It is time the government comes out with some regulatory measure to check the growth of online therapies and therapists as they are mushrooming on social media like Instagram, Twitter, Facebook, etc., said the High Court of Karnataka.
Justice M. Nagaprasanna made these observations while dismissing a petition filed by a 28-year-old “wellness therapist” questioning the chargesheet filed against her by the police based on a complaint of cheating lodged by a 36-year-old man.
The petitioner, Sanjana, and the complainant, Shankar, got acquainted through a dating app, Tinder, when the country was facing severe COVID-19 pandemic. As the complainant, during a chat with her on a night, expressed stress, she offered him “therapy” by inviting him to her Instagram page — “positivity-for-a-360-life” — while claiming that she is a “wellness therapist” and sent him a message with the name “Rishta”, which is not her name.
The complainant, who had transferred to her ₹3.15 lakh, had levelled charges of cheating on her by complaining that she was operating at least 15 such fake profiles on Instagram and other social media platforms under different pseudo names.

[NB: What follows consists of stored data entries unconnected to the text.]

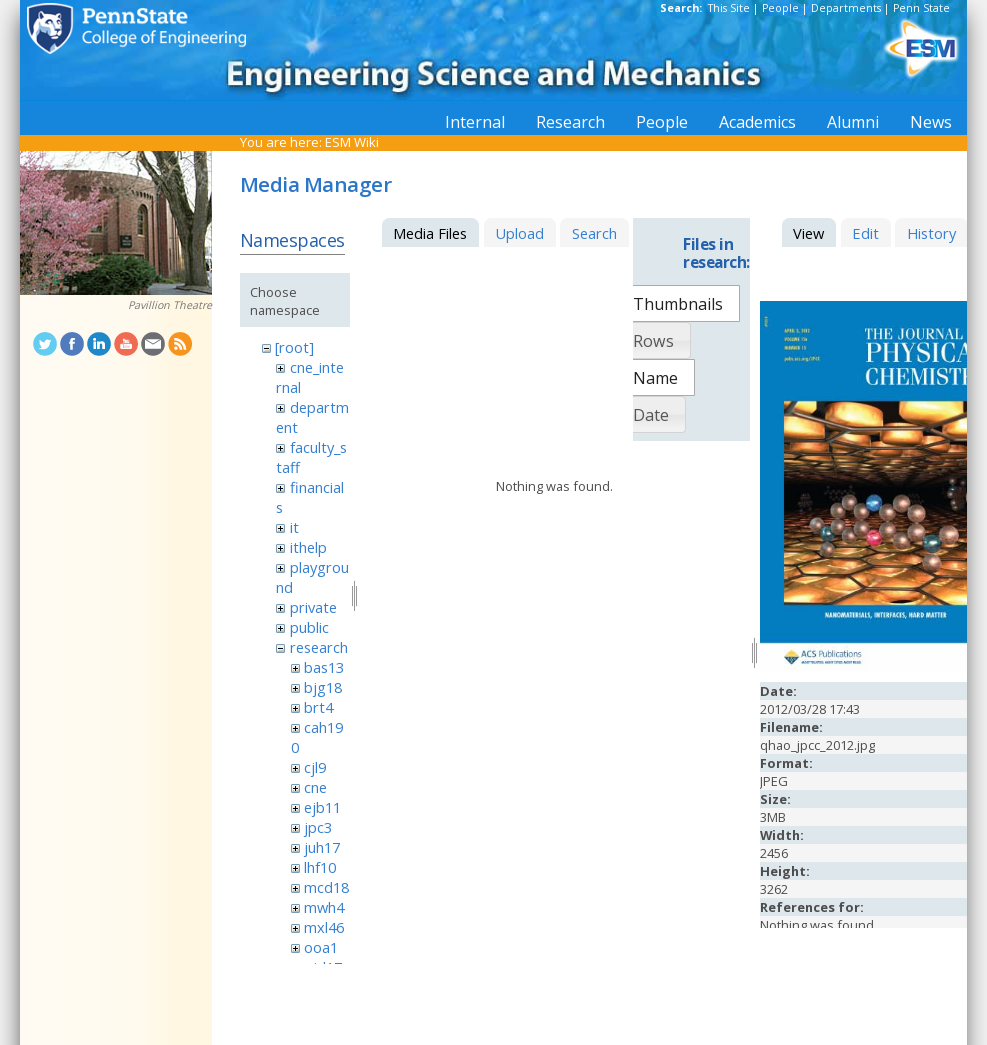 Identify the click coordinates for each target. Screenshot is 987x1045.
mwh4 (324, 907)
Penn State (921, 8)
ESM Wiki (352, 142)
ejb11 (322, 807)
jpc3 (318, 827)
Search (594, 233)
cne (315, 787)
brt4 (318, 707)
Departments (846, 8)
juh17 (322, 847)
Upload (519, 233)
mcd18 (326, 887)
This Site (729, 8)
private (313, 607)
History (931, 233)
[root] (294, 347)
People (780, 8)
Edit (865, 233)
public (309, 627)
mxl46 (324, 927)
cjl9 (315, 767)
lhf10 (320, 867)
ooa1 (321, 947)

He had started verifying her claims after she declined his request to meet her, resulting in him allegedly sending lewd messages to her due to which she blocked his account. Later, she also lodged a complaint against him with the police for sending lewd messages.
No ethics or regulated
The court observed, “It is in public domain that they are all pseudo-therapists who are ‘Instagram influencers’. The present case concerns psychosomatic therapy or the wellness therapy. Therapists of the kind are many in number on social media. In reality, they are not bound by any ethics or not regulated by any norms,” the court observed.
The court noted that ingredients of the chargesheet clearly make out a case of cheating against the petitioner as without having any team or any qualification whatsoever, the petitioner had created a web page p rima facie to lure the complainant and the like.
The chats reveal that the petitioner had initially posed that she is a “wellness therapist” and her team would take care of the complainant, the court noted, while also pointing out that she had several such web pages in different names.
“There is no document or rather is an admitted fact that the petitioner has no qualification to be in the field of any kind of wellness therapy as projected. It is her own generated web page, without any qualification. Therefore it is a case where the petitioner without any substance or qualification lured the customers into the web of wellness therapy through the web page,” the court observed.
Consent form
Interestingly, the consent form to which the complainant had signed stated that, “The content or information shared within a counselling season is by no means admissible as a government document or in the court of law or as any medium-bases evidence, should there be a summon.” However, court said it does not mean that the petitioner can escape the clutches of law.